Records for processing:
#####

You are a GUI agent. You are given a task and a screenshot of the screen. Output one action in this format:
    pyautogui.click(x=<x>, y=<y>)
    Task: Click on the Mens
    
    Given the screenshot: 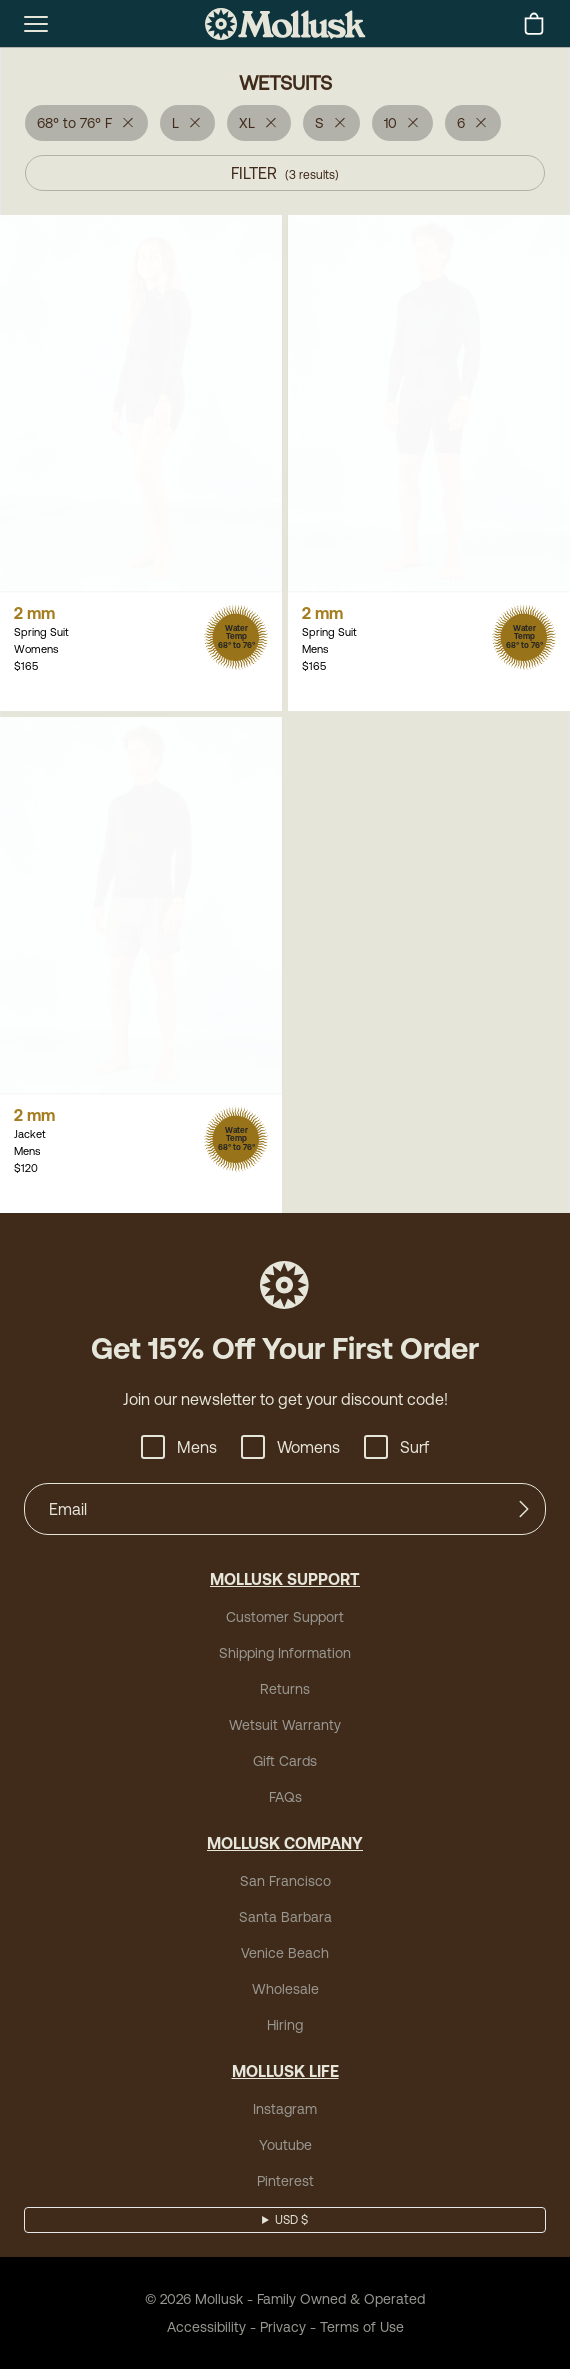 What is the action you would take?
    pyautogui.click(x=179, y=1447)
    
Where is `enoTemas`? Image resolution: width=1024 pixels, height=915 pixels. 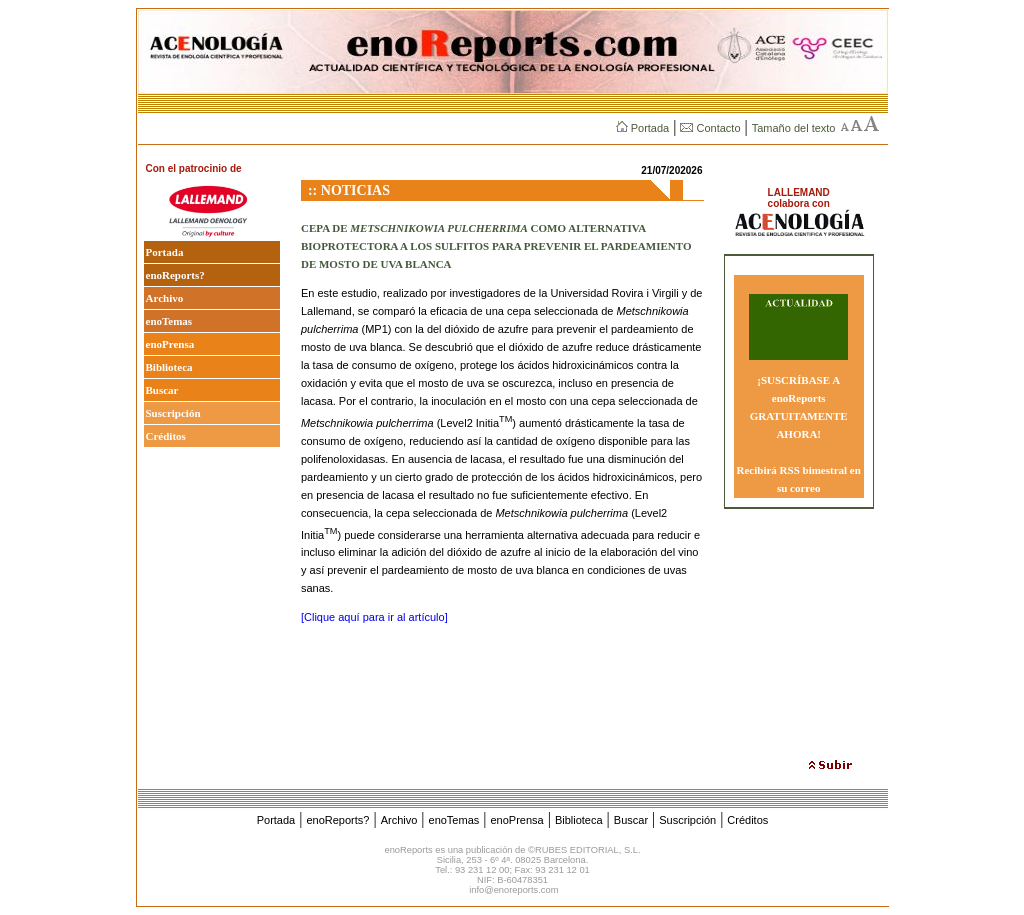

#####

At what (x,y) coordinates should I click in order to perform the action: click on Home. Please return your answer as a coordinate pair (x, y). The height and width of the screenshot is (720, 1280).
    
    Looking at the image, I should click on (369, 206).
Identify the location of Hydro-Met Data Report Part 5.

#####

The problem:
Set down, exactly as they stand above, the lines starting with the line with "At what (x,y)" and going on through the line with "Identify the location", and no others.

Task response:
At what (x,y) coordinates should I click in order to perform the action: click on Home. Please return your answer as a coordinate pair (x, y). The height and width of the screenshot is (720, 1280).
    
    Looking at the image, I should click on (369, 206).
Identify the location of Hydro-Met Data Report Part 5.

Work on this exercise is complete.